Monday, August 22, 2016

Rosh's Food Diary





I've been asked many times how I keep in shape, what is my diet like and what is my work out routine so I thought it would be easier for me to detail it here.

To deal with the second question "what is my workout routine" my answer is, I don't have one. I don’t like going to the Gym and I don't like playing sport (I prefer watching it).

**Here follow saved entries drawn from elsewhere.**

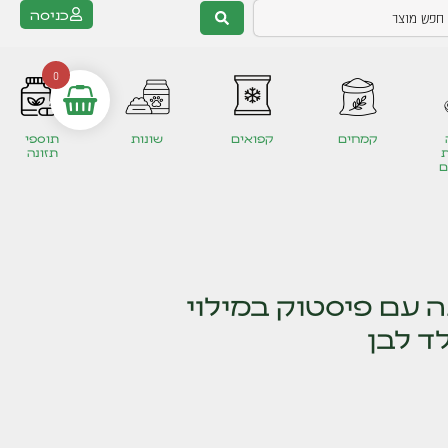
כניסה
0
קמחים
קפואים
שונות
תוספי
תזונה
ם
ה עם פיסטוק במילוי
ד לבן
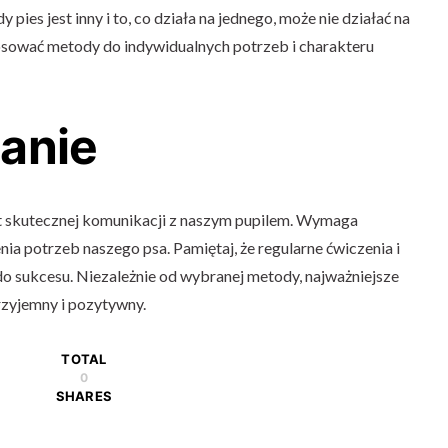
 pies jest inny i to, co działa na jednego, może nie działać na
tosować metody do indywidualnych potrzeb i charakteru
anie
t skutecznej komunikacji z naszym pupilem. Wymaga
nia potrzeb naszego psa. Pamiętaj, że regularne ćwiczenia i
 sukcesu. Niezależnie od wybranej metody, najważniejsze
przyjemny i pozytywny.
TOTAL
0
SHARES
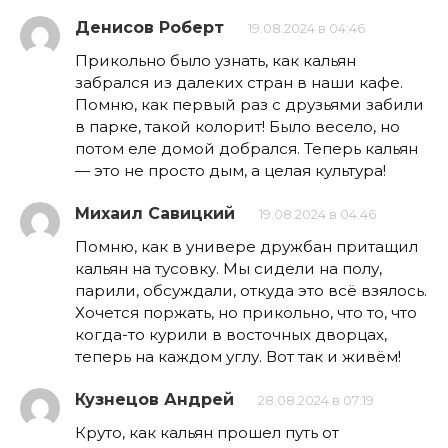
Денисов Роберт
19.08.2024 в 04:46
Прикольно было узнать, как кальян
забрался из далеких стран в наши кафе.
Помню, как первый раз с друзьями забили
в парке, такой колорит! Было весело, но
потом еле домой добрался. Теперь кальян
— это не просто дым, а целая культура!
Михаил Савицкий
19.08.2024 в 04:46
Помню, как в универе дружбан притащил
кальян на тусовку. Мы сидели на полу,
парили, обсуждали, откуда это всё взялось.
Хочется поржать, но прикольно, что то, что
когда-то курили в восточных дворцах,
теперь на каждом углу. Вот так и живём!
Кузнецов Андрей
28.08.2024 в 07:19
Круто, как кальян прошел путь от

The main activity I do every day is walking. I live around one hour outside Central London via train, so every day involves walking to the train station, walking up and down the escalators (yes I am one of those commuters), battling with the London Underground commuters and then finally completing a 10-minute walk from the station to my office. I have recently downloaded an app called "Pacer" which records how many steps you make per day and on average I make 10k steps per day.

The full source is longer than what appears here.